I similarly don’t understand – and find it a tremendously selfish act – that someone would want to climb Everest, risking their own lives and those of any rescuers who may be needed to save their obsessive butts…
My question is always, “What’s the point?” I know the multitude of answers to that question; it’s proving I can do it, it’s defying nature, it’s the thrill of it… but again, to what end?
So as the extremely odd tale of Wim Hof, a 50 year old ex-postman, began, and we learned that he intended to run a 26 mile marathon in subzero temperatures north of the Arctic Circle, my question again was, “What’s the point?”
And his plan was not only to run that marathon, but to do it wearing only shorts and sandals. His obsession with challenging the cold to kill him has put an enormous strain on his marriage to Carolina who, yet again, had to simply sit back and hope he didn’t die of exposure on his latest crazy endeavour. For me, she was in large part the true star of this show.
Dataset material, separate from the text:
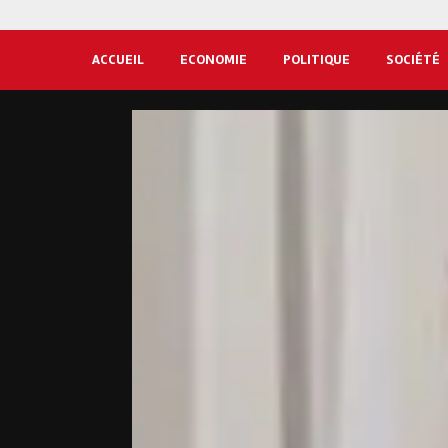
ACCUEIL
ECONOMIE
POLITIQUE
SOCIÉTÉ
I have to say though, it all made for fascinating viewing as we watched Wim prepare for his marathon by meditating in freezers, swimming in icy canals and hanging out in ice blocks, as you do. But the footage of him launching himself under the Arctic ice and swimming seemingly effortlessly and without discomfort was a sight to behold.
The scenery was likewise breathtaking; it was a vista that contained the best icy paradise that nature could offer. But that beauty belied the savagery that could be inflicted upon a person – in this case, Wim – who, for reasons that never did become fully clear to me, chose to pit his wits and his body against the treacherous cold.
Wim though, I have to say, was a singularly uninteresting man, despite his extraordinary passion for his weird pastime, and only really became something more than two-dimensional towards the end of the programme. Prior to that, there was a sense that he was being defensively hostile, as though he was awaiting the words, “You’re a bloody nutter!” to utter forth from someone.
Nobody did say that to Wim though, nor did anyone ask too many questions about his obsession with fighting the cold, and wisely so, for I fear otherwise they’d have received a two-word answer, the second of which would have been “off”.
This defensiveness became most obvious I thought when we heard how he uses the Tibetan Buddhist practice of ‘Tummo’ in order to mentally have control of his homeostasis rather than have the ambient temperatures control it.
However, what Wim lacked in personality and charm, his wife Carolina more than made up for. She’s the dictionary definition of ‘long suffering’ and despite her evident weariness of Wim’s obsession, her love for him overrides her wish that he’d just stop being a fruitloop who has to prove something to himself about conquering cold.
Even after Wim had in fact completed the marathon – and was, for the first time, animated – complete with iced up beard and red and blue bits, his elation was only in small part shared by Carolina who remarked, “It’s not a final thing.”
So what will be his next Me vs Cold challenge? Where could he possibly go subsequently to outwit nature’s icy side again? Well, wherever it is, you can be sure Carolina will be there, and you can also be sure, she won’t want to be.